Lush stores already aim to give a hands-on retail experience, with staff very keen to offer demonstrations and samples in stores. The creative showcase enables the brand to do this but on a much bigger scale, fostering the love and loyalty often shown by fans.

David Lloyd’s ‘Run for your Bun’ café

As well as full-on events, pop-up experiences remain a popular way for brands for raise awareness and coverage of a particular cause or product.

David Lloyd, the gym and fitness club, launched its very own pop-up café earlier on in the year which sold food and drink in exchange for exercise. Once they had ordered their lunch, guests were required to do a high intensity 10 minute workout in order to receive it.

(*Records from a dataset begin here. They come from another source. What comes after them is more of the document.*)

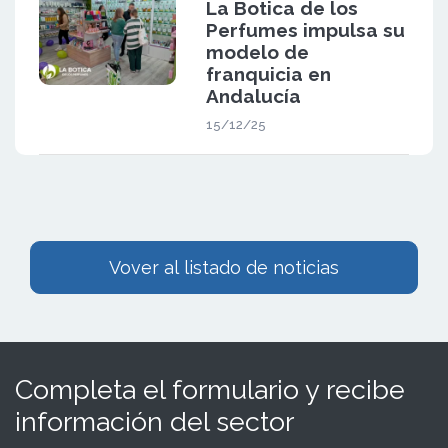
La Botica de los
Perfumes impulsa su
modelo de
franquicia en
Andalucía
15/12/25
Vover al listado de noticias
Completa el formulario y recibe
información del sector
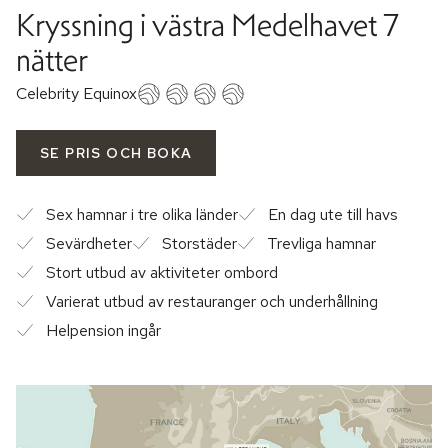
Kryssning i västra Medelhavet 7
nätter
Celebrity Equinox
SE PRIS OCH BOKA
Sex hamnar i tre olika länder
En dag ute till havs
Sevärdheter
Storstäder
Trevliga hamnar
Stort utbud av aktiviteter ombord
Varierat utbud av restauranger och underhållning
Helpension ingår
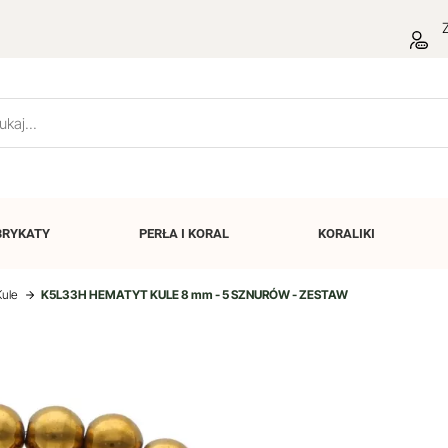
Z
BRYKATY
PERŁA I
KORAL
KORALIKI
Kule
K5L33H HEMATYT KULE 8 mm - 5 SZNURÓW - ZESTAW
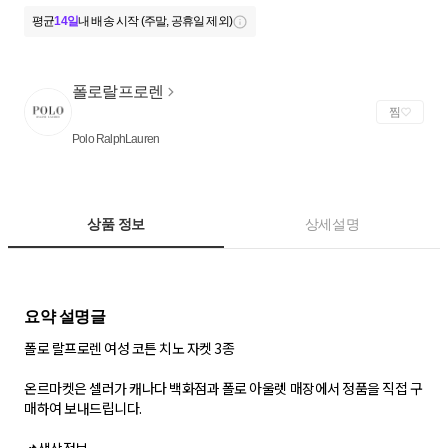
평균
14일
내 배송 시작 (주말, 공휴일 제외)
폴로랄프로렌
찜
Polo RalphLauren
상품 정보
상세설명
폴로 랄프로렌 여성 코튼 치노 자켓 3종
온르마켓은 셀러가 캐나다 백화점과 폴로 아울렛 매장에서 정품을 직접 구
매하여 보내드립니다.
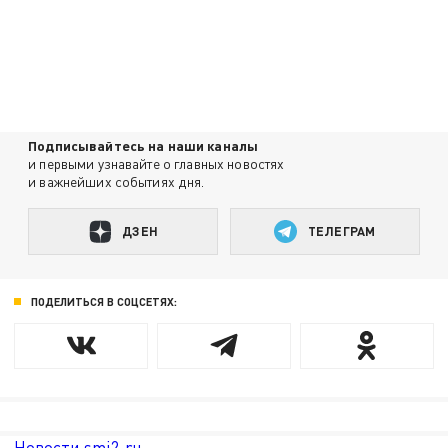
Подписывайтесь на наши каналы
и первыми узнавайте о главных новостях
и важнейших событиях дня.
ДЗЕН
ТЕЛЕГРАМ
ПОДЕЛИТЬСЯ В СОЦСЕТЯХ:
Новости smi2.ru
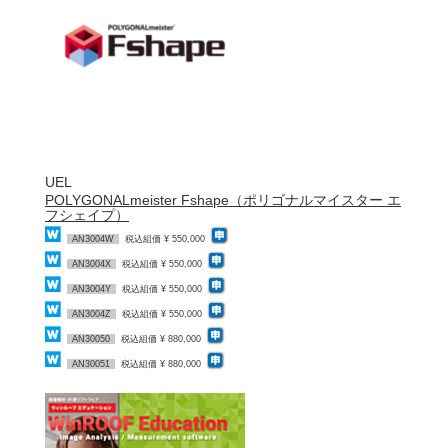
UEL
POLYGONALmeister Fshape（ポリゴナルマイスター エ
フシェイプ）
AN3004W
税込組価 ¥ 550,000
AN3004X
税込組価 ¥ 550,000
AN3004Y
税込組価 ¥ 550,000
AN3004Z
税込組価 ¥ 550,000
AN30050
税込組価 ¥ 880,000
AN30051
税込組価 ¥ 880,000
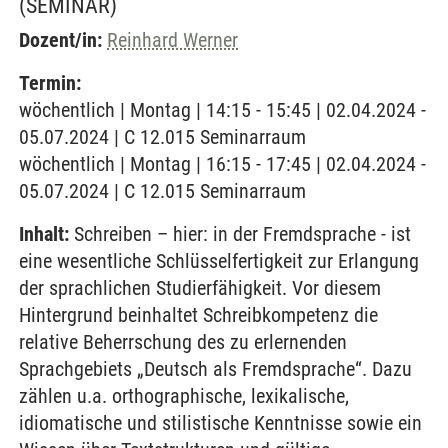
(SEMINAR)
Dozent/in:
Reinhard Werner
Termin:
wöchentlich | Montag | 14:15 - 15:45 | 02.04.2024 -
05.07.2024 | C 12.015 Seminarraum
wöchentlich | Montag | 16:15 - 17:45 | 02.04.2024 -
05.07.2024 | C 12.015 Seminarraum
Inhalt:
Schreiben – hier: in der Fremdsprache - ist
eine wesentliche Schlüsselfertigkeit zur Erlangung
der sprachlichen Studierfähigkeit. Vor diesem
Hintergrund beinhaltet Schreibkompetenz die
relative Beherrschung des zu erlernenden
Sprachgebiets „Deutsch als Fremdsprache“. Dazu
zählen u.a. orthographische, lexikalische,
idiomatische und stilistische Kenntnisse sowie ein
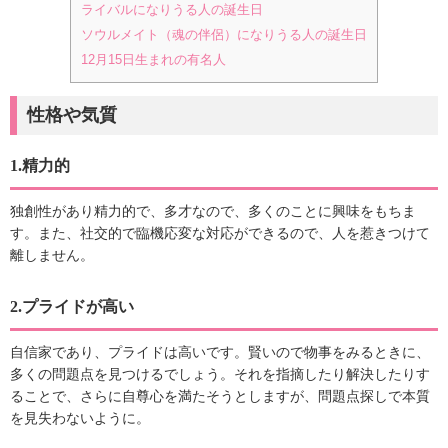
ライバルになりうる人の誕生日
ソウルメイト（魂の伴侶）になりうる人の誕生日
12月15日生まれの有名人
性格や気質
1.精力的
独創性があり精力的で、多才なので、多くのことに興味をもちま
す。また、社交的で臨機応変な対応ができるので、人を惹きつけて
離しません。
2.プライドが高い
自信家であり、プライドは高いです。賢いので物事をみるときに、
多くの問題点を見つけるでしょう。それを指摘したり解決したりす
ることで、さらに自尊心を満たそうとしますが、問題点探しで本質
を見失わないように。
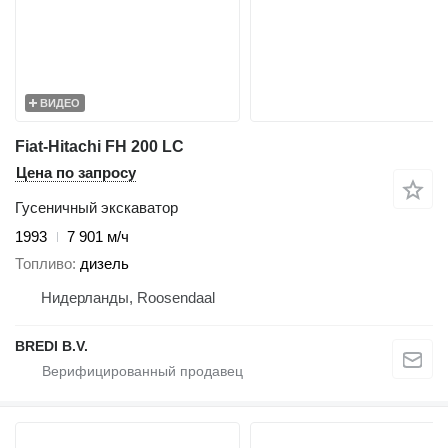
ВИДЕО
Fiat-Hitachi FH 200 LC
Цена по запросу
Гусеничный экскаватор
1993
7 901 м/ч
Топливо
дизель
Нидерланды, Roosendaal
BREDI B.V.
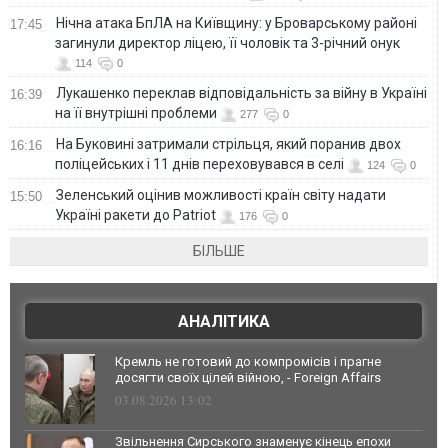
Нічна атака БпЛА на Київщину: у Броварському районі
17:45
загинули директор ліцею, її чоловік та 3-річний онук
114
0
Лукашенко переклав відповідальність за війну в Україні
16:39
на її внутрішні проблеми
277
0
На Буковині затримали стрільця, який поранив двох
16:16
поліцейських і 11 днів переховувався в селі
124
0
Зеленський оцінив можливості країн світу надати
15:50
Україні ракети до Patriot
176
0
БІЛЬШЕ
АНАЛІТИКА
Кремль не готовий до компромісів і прагне
досягти своїх цілей війною, - Foreign Affairs
03.08.2026 13:02
Звільнення Сирського знаменує кінець епохи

The pop-up was used as a general promotional tool for the brand, created to highlight how regular exercise and nutritional food should be part of a balanced and healthy lifestyle. Its central London location was also deliberately chosen to target a specific audience, namely office workers who could be encouraged to work-out during the day rather than stay glued to their desks.

In 2017, David Lloyd’s experiential activity didn’t stop with the café. It also launched a ‘nap-ercise’ class, in which treadmills were replaced with beds. On the back of research that found 86% of parents suffer from fatigue, it was an opportunity for consumers to recharge, helping the brand to highlight the role of sleep and promote its overall dedication to well-being.

M&M’s ARcade

Technology is often a big part of experiential marketing, with many brands going to great lengths to dazzle and delight visitors. Augmented reality is one popular tool, allowing consumers to become heavily immersed in a brand’s world.

Earlier this year, M&M’s used AR for an experiential campaign to launch its new range of caramel chocolate candy. It set up an augmented reality games arcade (or ARcade) in New York’s Times Square, giving the opportunity for passers-by to use their phones to turn static billboards into vintage arcade games.

Alongside the opportunity to create a memorable interaction with individuals (and therefore increase the chances of turning them into customers) this campaign also allowed M&M to access valuable data, which could then be used for retargeting.

The campaign also cleverly involved consumers outside of New York too, allowing them to scan a barcode on packs of M&M’s to access the games on their mobile devices.

GE Healthymagination

Experiential marketing is not just an effective tool for B2C brands. It can also be a great way for B2B companies to offer insight into their products or services, as well as get people talking.

GE’s Healthymagination showcase is just one example – an event to illustrate how the brand’s healthcare technology is helping people in developing countries.

In partnership with agencyEA, it involved specially-made ‘movie sets’ designed to represent different healthcare environments, including an accident and emergency room and a rural clinic in Africa. Doctors gave presentations, telling stories about how GE’s technology has helped played a key role in these settings.

By adding context and storytelling, visitors were given much greater insight into the product – far more than just a standard presentation or trade show might deliver. What’s more, while B2B events like this have the potential to feel corporate or overly sales-driven, the educational and inspirational approach meant that it provided greater value to potential clients.

Ministry Does Fitness

Finally, an example that demonstrates how brands are starting to create experiential events for more than just marketing purposes.

Ministry of Sound, which is an entertainment business better known for its clubs and music events, has recently ventured into the world of experiential fitness.

While exercising and clubbing might seem like activities on the opposite end of the spectrum, ‘Ministry Does Fitness’ aims to bring them together with music-fuelled work-out sessions – complete with celebratory cocktails once you’ve finished.

With its foray into health and fitness, Ministry of Sound appears to be recognising the demand for experiences beyond the norm. This means that instead of standard gym sessions, consumers want to experience something different – and that also means giving them something they’ll want to repeat and talk about with their friends.